In part, the program’s shortage is caused by India, a major vaccine manufacturing center, temporarily barring the export of COVID-19 vaccines due to a catastrophic explosion of cases. At its height in early May, the country was breaking world records daily as it registered more than 400,000 new cases and more than 4,000 deaths per day. As of June 21, India has suffered 30 million cases and 388,000 deaths from COVID-19 - the vast majority in the last three months.
However, the delayed support for COVAX by the world’s richest nations has also created a crunch for the program, as countries like the US, the UK, France and Israel have vaccinated their own populations first before donating excess vaccines they had bought up beforehand.
On Monday, White House Press Secretary Jen Psaki said the Biden administration had finalized its plan for distributing the remaining 55 million doses of the 80 million it had pledged to poor nations by the end of the month. Earlier this month, the administration also announced the purchase of 500 million vaccine shots from Pfizer, whose effective-but-expensive two-dose vaccines have not been widely distributed across the Third World.
“What we’ve found to be the biggest challenge is not actually the supply - we have plenty of doses to share with the world - but this is a herculean logistical challenge and we’ve seen that as we have begun to implement … this has not, as you all know, been done before.”

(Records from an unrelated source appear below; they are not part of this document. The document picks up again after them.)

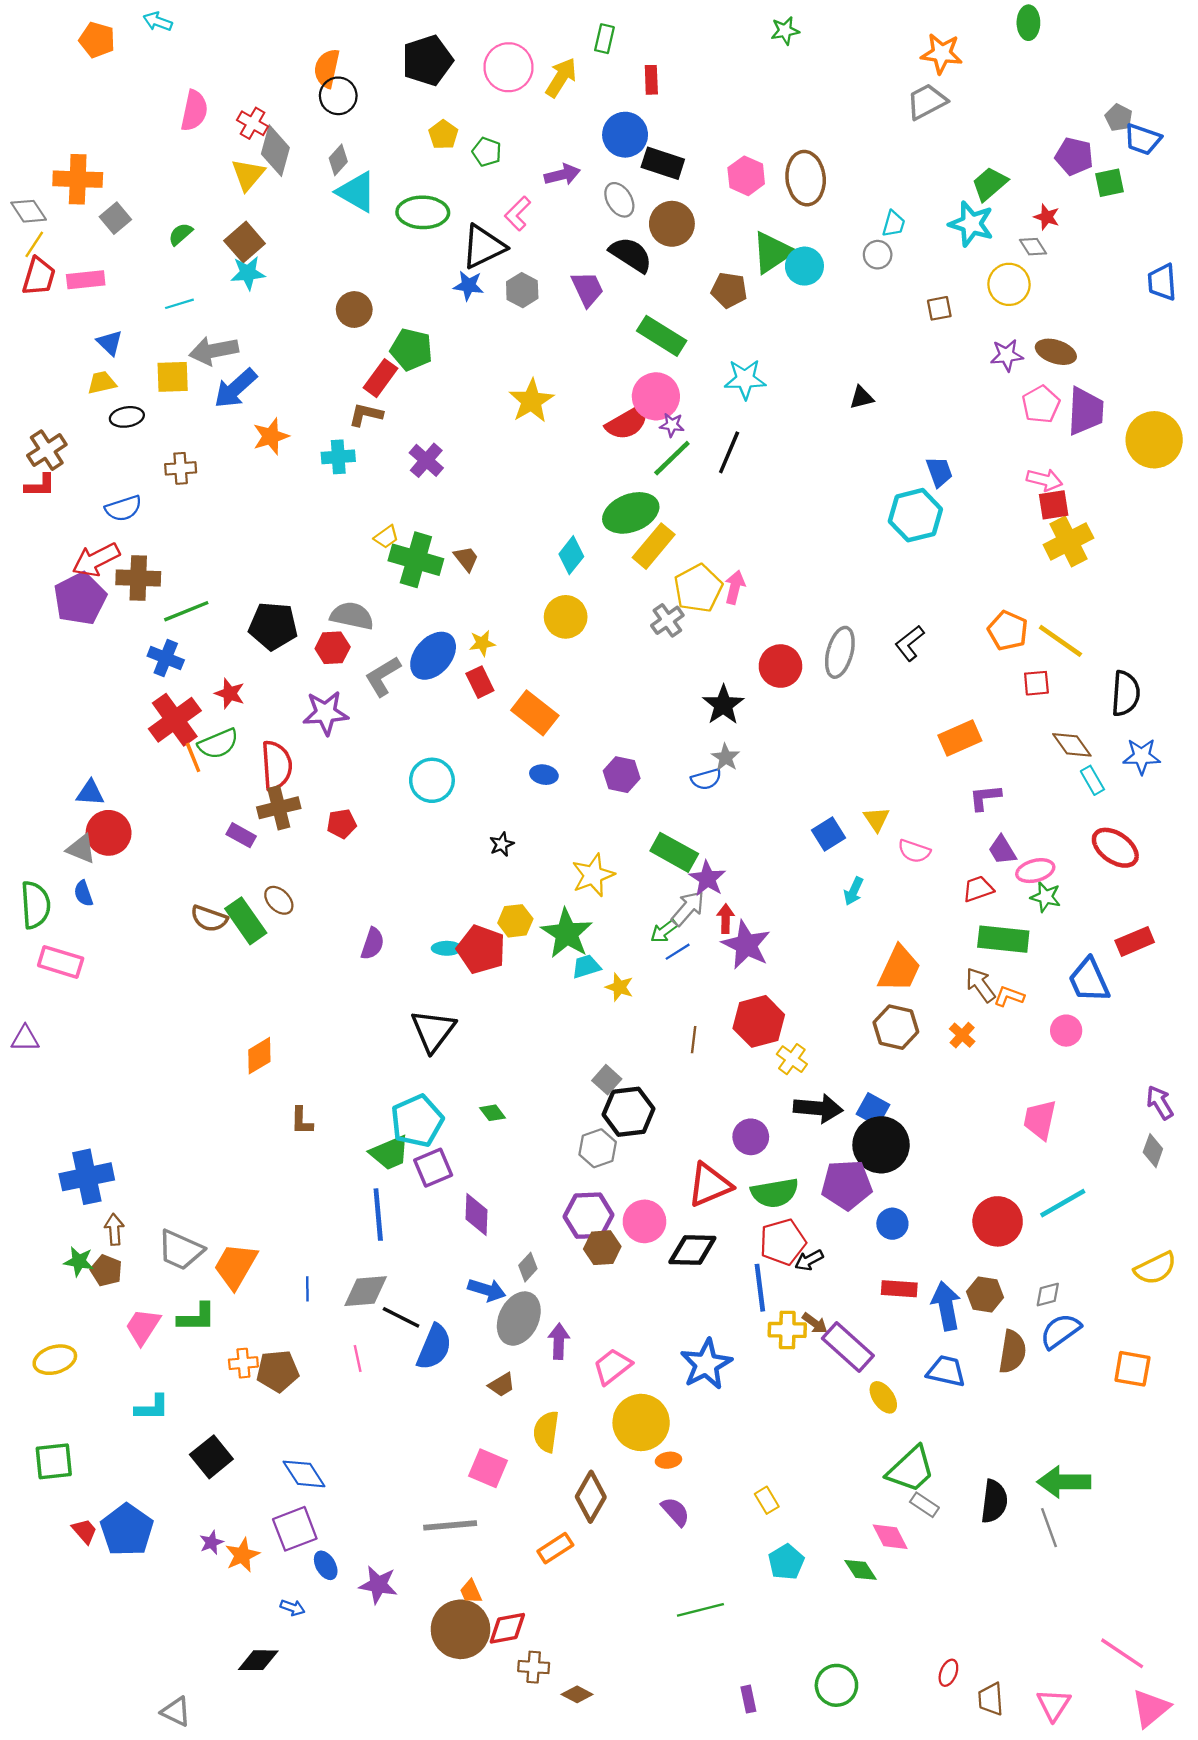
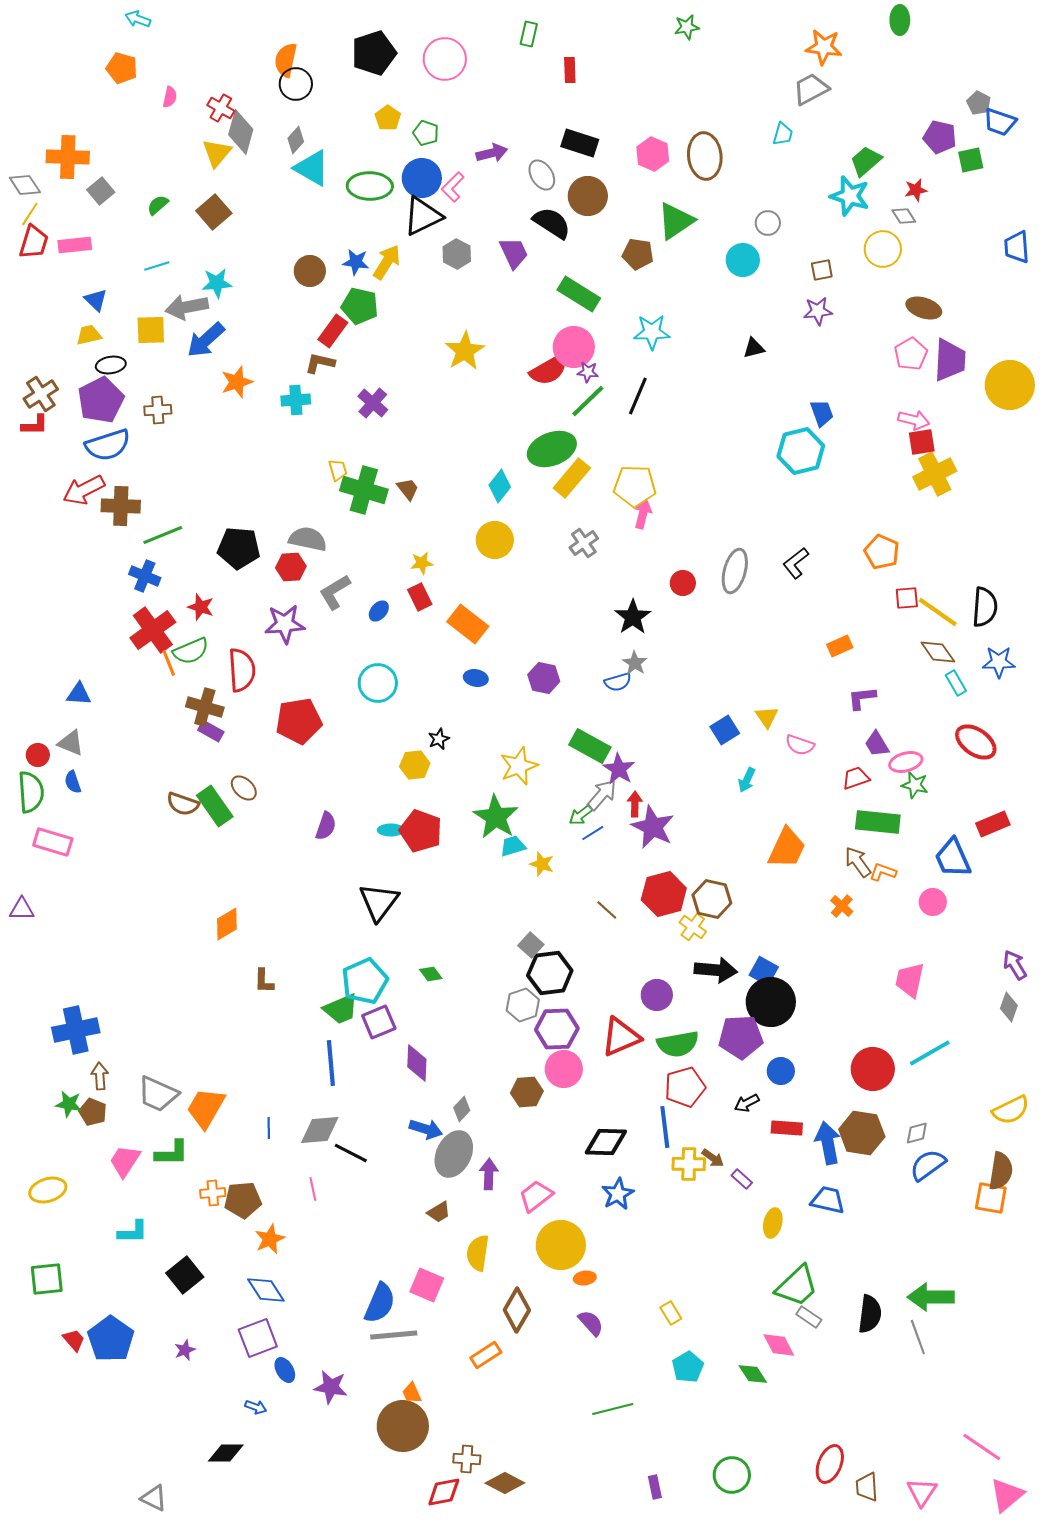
orange pentagon: (97, 40) -> (122, 68), moved
yellow arrow: (561, 78) -> (387, 262), moved
pink semicircle: (194, 111) -> (170, 97), size x0.6
blue circle: (625, 135) -> (422, 178), moved
red star: (1047, 217) -> (916, 190), turned -30
cyan trapezoid: (894, 224) -> (783, 134), moved
cyan circle: (804, 266) -> (743, 260), moved
cyan star: (248, 273) -> (217, 283), moved
blue star: (469, 286) -> (356, 262), moved
purple star: (1007, 355) -> (818, 311), moved
blue semicircle: (123, 508) -> (108, 445), size x1.4
yellow trapezoid: (386, 537) -> (338, 470), turned -70
yellow pentagon: (698, 588) -> (635, 486), moved, turned 30
purple pentagon: (80, 599) -> (101, 400), moved
yellow line: (1060, 641) -> (938, 612), moved
blue ellipse: (433, 656) -> (379, 611), moved, size x0.5
red circle: (780, 666) -> (683, 583), size x0.7
orange rectangle: (960, 738) -> (840, 646), size x0.7
brown cross: (279, 808) -> (205, 707), moved, turned 30
red pentagon: (342, 824) -> (299, 721), size x1.8
red circle: (109, 833) -> (38, 755), moved, size x0.6
yellow hexagon: (515, 921) -> (415, 765), moved
brown hexagon: (896, 1027) -> (712, 899), moved
brown line: (694, 1040) -> (607, 910), turned -55
purple hexagon: (588, 1216) -> (557, 1029), moved
black diamond: (692, 1250) -> (606, 1142), moved
black arrow: (809, 1260) -> (747, 1103), moved
brown hexagon: (985, 1295) -> (862, 1133), size x1.4
blue semicircle: (434, 1347) -> (380, 1303), moved
purple rectangle: (848, 1347) -> (742, 1179), size x0.5
brown semicircle: (1012, 1352) -> (1001, 1171), moved
blue star: (706, 1364) -> (618, 1194), size x0.7
yellow ellipse: (883, 1397) -> (773, 1223), turned 48
orange star: (242, 1555) -> (270, 1239), moved
red diamond: (507, 1628) -> (444, 1492), moved
red ellipse: (948, 1673) -> (830, 1464), size x1.6
brown diamond: (577, 1694) -> (505, 1483), size x1.4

However, separately from the COVAX program, China has exported 302 million doses of its Sinopharm and SinoVac vaccines as of Monday, reaching 33 African nations and every single country in South America, according to Beijing-based consulting firm Bridge.
White House national security advisor Jake Sullivan admitted to the press on June 9 that the US’ mass vaccine donations were part of an ideological pushback against the predominance of Chinese and Russian vaccine exports. He said the US wants to show "that democracies are the countries that can best deliver solutions for people everywhere."
Earlier this month, Chinese Foreign Minister Wang Yi condemned wealthy nations for “hoarding vaccines,” noting the sharp rise in COVID-19 cases in the Global South “is not unrelated to this.”
Prior to the 500 million doses it announced it was buying for donation earlier in June, the US had purchased 1.5 billion shots for itself, or 750 million full vaccines - more than twice the entire US population. In the US on Monday, the Centers for Disease Control and Prevention reported that 149.7 million people, or 46% of the US population, had been fully vaccinated.
However, the WHO recently warned that 47 of Africa’s 54 nations were not on track to meet the goal of vaccinating 10% of the continent’s population by September.
The WHO reported on Thursday that 85% of all vaccine doses have been administered in high- and upper-middle-income nations, at an average of 68 doses per 100 in high-income nations versus 2 doses per 100 people in Africa.
“A number of African countries have shown that they can move vaccines quickly, so while we welcome the recent international vaccine pledges, if we are to curb the third wave, Africa needs doses here and now,” Dr. Matshidiso Moeti, WHO Regional Director for Africa, said on Thursday.
The WHO further noted that if the number of vaccine doses had been distributed equitably, it would have been enough to vaccinate every single health care worker and elderly person on the planet by now.